Just remove the exit() from main and replace it with a return 0;
只需从main中删除exit(),并用返回0替换它;
#3
2
I don't believe that you have a memory leak. When valgrind says the memory is still reachable it's not telling you that it leaked but that it wasn't free'ed before the program exited. In this case the vector desctructor didn't get called before exit. Try returning from main rather than calling exit().
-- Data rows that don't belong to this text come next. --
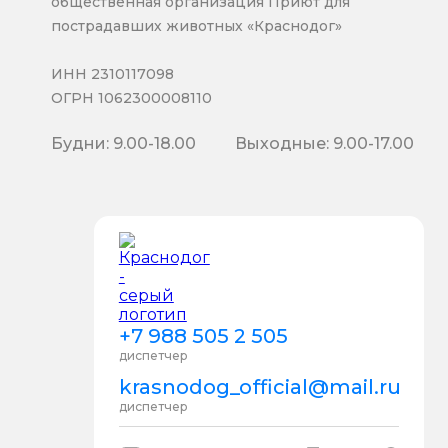
общественная организация Приют для
пострадавших животных «Краснодог»
ИНН 2310117098
ОГРН 1062300008110
Будни: 9.00-18.00
Выходные: 9.00-17.00
+7 988 505 2 505
диспетчер
krasnodog_official@mail.ru
диспетчер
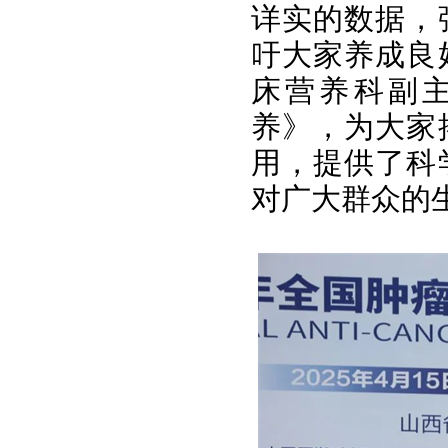
详实的数据，
吁大家养成良
床营养科副
养》，为大家
用，提供了科
对广大群众的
我不相信你有内存泄漏。当valgrind说内存仍然是可访问的它并不是说它泄漏了,而是说它在程序退出之前并没有释放。在这种情况下,向量desctructor在退出之前没有被调用。尝试从main返回,而不是调用exit()。
#4
1
Did you try putting all the code except exit in a separate {} block?
您是否尝试将除exit之外的所有代码放在一个单独的{}块中?
#5
0
You did not have to call the exit function it will immediate exit from the program did not call the OS clean up calls.
您不必调用退出函数,它将立即退出程序,并没有调用操作系统清理调用。
Always use the return() not exit().
总是使用return()而不是exit()。